When a TLM initiator sends a transaction which eventually gets serviced by
a target, there is an attribute in the generic payload which says whether
or not the value accessed *could* have been accessed by DMI if that had
been requested. It seems to be that at least for some uses of this
mechanism, this is a gating mechanism. If the other guy doesn't say yes to
this, then the initiator won't bother to ask with heavier weight mechanisms.

Then there's a get_direct_mem_ptr method which also accepts a transaction,
and effectively returns whether there's a DMI-able region which corresponds
to that transaction and a descriptor of that region.

Finally, there's an invalidate_direct_mem_ptr method which basically
broadcasts backwards to let anybody know who may have a live DMI descriptor
that some region is going away, and they should throw away their
descriptor. Unlike the get_direct_mem_ptr which travels like an access with
one destination, this propogates back to potentially multiple initiators
who could have retrieved a DMI descriptor at some point.


Proposed gem5 mechanism:

There would be a new pair of protocol functions added to the master/slave
memory port pairs, sendAtomicBackdoor/recvAtomicBackdoor. Only the atomic
mechanism is being extended to support backdoor accesses, at least for
right now, because you'd likely use the atomic mode and DMI/backdoors under
the same circumstances, ie when you want to go fast and can sacrafice
accuracy. The sendAtomicBackdoor function would just call the
recvAtomicBackdoor function on its peer. The recvAtomicBackdoor function
would be virtual, and its default implementaiton would be to call vanilla
recvAtomic.

The same as regular sendAtomic/recvAtomic, except that it also takes a
reference to a pointer to a memory backdoor descriptor. I use the term
backdoor instead of re-using DMI to avoid them being seen as equivalent but
confusingly different, and because the term backdoor is already being used
in gem5. The exact name is up for debate. If the target which services the
atomic requiest could support backdoor accesses, or a link in the chain
wouldn't stop working if it was circumvented (like a cache), then that
pointer is set to point to a backdoor memory descriptor. If not, then it's
left pointing at nullptr.

The backdoor descriptor itself has a few basic properties (still to be
nailed down) which essentially correspond to the DMI ones, ie start and end
address, pointer to the data, and access priveleges. It also has a list of
callbacks for everyone that has a copy of the descriptor returned one way
or the other. These are registered by the caller when they successfully
receive the descriptor, a step they can skip if they're, for instance, just
checking if there is one but not actually storing it.

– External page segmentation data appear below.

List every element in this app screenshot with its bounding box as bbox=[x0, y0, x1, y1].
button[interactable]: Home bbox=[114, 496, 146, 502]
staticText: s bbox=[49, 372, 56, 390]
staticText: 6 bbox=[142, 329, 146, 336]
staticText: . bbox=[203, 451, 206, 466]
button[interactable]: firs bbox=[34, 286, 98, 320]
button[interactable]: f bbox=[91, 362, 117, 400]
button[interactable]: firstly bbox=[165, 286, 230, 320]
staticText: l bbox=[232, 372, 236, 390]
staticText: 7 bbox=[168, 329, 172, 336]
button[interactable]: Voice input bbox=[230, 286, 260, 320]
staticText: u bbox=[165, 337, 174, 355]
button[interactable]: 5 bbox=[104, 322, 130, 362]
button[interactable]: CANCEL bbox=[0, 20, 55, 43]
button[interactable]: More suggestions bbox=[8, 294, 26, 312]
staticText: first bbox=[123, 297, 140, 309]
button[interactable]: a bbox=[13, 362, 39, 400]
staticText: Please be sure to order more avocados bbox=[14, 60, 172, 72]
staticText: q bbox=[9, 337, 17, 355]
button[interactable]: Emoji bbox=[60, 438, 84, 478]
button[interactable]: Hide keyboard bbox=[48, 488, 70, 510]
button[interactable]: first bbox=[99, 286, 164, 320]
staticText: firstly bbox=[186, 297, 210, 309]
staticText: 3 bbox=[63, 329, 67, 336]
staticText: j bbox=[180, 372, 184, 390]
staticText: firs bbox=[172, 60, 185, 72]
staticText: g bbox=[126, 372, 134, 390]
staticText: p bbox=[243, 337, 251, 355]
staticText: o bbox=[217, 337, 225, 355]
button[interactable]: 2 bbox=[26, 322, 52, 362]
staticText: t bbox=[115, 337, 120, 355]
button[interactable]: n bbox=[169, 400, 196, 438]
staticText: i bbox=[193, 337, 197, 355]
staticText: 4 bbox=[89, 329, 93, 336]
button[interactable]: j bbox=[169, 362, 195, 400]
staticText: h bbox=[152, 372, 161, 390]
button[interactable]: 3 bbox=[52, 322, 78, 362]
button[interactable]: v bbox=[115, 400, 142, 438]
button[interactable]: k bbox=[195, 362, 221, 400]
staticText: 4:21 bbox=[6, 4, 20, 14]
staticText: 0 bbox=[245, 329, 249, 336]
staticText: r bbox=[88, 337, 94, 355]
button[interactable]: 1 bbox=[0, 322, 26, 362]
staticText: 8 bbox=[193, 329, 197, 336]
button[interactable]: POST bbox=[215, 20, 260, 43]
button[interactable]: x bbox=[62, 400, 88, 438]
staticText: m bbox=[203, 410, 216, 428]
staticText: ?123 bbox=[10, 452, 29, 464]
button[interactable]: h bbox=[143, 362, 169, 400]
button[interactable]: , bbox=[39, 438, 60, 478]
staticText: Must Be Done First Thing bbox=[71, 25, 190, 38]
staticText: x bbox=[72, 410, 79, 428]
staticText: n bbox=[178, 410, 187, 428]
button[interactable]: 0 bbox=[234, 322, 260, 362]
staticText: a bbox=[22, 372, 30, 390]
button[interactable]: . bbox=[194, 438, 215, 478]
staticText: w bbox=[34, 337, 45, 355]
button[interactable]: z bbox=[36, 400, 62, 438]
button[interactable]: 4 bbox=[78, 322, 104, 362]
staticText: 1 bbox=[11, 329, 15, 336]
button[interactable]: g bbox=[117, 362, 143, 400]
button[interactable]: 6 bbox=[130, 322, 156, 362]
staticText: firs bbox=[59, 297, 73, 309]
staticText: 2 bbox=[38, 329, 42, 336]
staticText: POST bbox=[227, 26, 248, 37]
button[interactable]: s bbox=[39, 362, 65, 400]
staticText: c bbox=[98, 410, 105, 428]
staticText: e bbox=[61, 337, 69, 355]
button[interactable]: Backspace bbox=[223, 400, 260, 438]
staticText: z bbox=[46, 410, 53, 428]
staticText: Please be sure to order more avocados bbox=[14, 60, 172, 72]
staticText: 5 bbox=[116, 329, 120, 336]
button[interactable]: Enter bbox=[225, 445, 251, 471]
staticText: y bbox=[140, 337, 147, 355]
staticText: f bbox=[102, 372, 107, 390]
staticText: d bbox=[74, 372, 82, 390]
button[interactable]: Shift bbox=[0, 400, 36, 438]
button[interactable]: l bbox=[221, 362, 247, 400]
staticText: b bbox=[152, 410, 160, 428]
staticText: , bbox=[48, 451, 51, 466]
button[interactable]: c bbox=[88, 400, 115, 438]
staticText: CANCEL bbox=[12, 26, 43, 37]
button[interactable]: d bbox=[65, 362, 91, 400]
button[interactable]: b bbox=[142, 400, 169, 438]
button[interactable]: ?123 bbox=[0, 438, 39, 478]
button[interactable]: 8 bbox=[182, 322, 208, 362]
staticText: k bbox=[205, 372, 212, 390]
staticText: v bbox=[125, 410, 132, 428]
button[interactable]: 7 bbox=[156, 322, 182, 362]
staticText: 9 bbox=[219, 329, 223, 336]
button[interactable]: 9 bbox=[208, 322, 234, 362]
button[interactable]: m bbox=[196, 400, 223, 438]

Optionally, there could also be a getMemoryBackdoors function which would
accept a start and end address (or AddrRange) and collect a vector of
backdoor descriptors for the whole system. This could be used when setting
up, for instance, KVM, so that you don't have to manually try to figure out
where the memory is to add into the KVM descriptor. This is largely
separate from/an extension of the other mechanism and can be added later.

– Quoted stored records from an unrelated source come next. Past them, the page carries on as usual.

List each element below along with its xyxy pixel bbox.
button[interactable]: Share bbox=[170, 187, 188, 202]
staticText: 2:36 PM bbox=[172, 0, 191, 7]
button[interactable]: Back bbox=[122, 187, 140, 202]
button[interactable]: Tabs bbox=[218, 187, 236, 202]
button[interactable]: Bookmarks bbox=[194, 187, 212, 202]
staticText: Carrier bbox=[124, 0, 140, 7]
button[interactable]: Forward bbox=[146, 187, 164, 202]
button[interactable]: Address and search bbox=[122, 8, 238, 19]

If a backdoor needs to be invalidated, the owner of the backdoor just needs
to go through and call all the callbacks, and when it's done it can throw
away the backdoor.


Translation between the two:

TLM -> gem5

When a transaction comes in from TLM, the gem5 side of the bridge would
call sendAtomicBackdoor. That will trickle through to somebody on the gem5
side which will reply, and optionally pass back a pointer to the backdoor
descriptor. The assumption is that if something is backdoor-able, then it
will have already set up that descriptor and will just hand out pointers to
it as necessary. If the backdoor pointer is set, then the dmi_allowed
attribute will be set. Otherwise the bridge acts as before.

When get_direct_mem_ptr is called, the bridge will also call
sendAtomicBackdoor, but in that case it will set the NO_ACCESS flag in the
request it creates (or similar) to indicate that the packet shouldn't do
anything when it gets where it's going. When the result comes back, the
backdoor descriptor is used to set properties in the DMI object which is
returned to the caller, or false is returned if no backdoor is found. The
bridge will keep the backdoor around and will install a callback in it
which will prompt it to call invalidate_direct_mem_ptr if the backdoor is
invalidated.

gem5 -> TLM

When a gem5 request comes in that is on recvAtomicBackdoor, the bridge will
potentially make two calls. First it will use the normal transmission
mechanism to perform the access. If the target indicates DMI is possible,
then gem5 will use get_direct_mem_ptr to get a DMI data blob which it will
use to construct a backdoor descriptor which it will store and set the
backdoor pointer to. Either way, recvAtomic will then return.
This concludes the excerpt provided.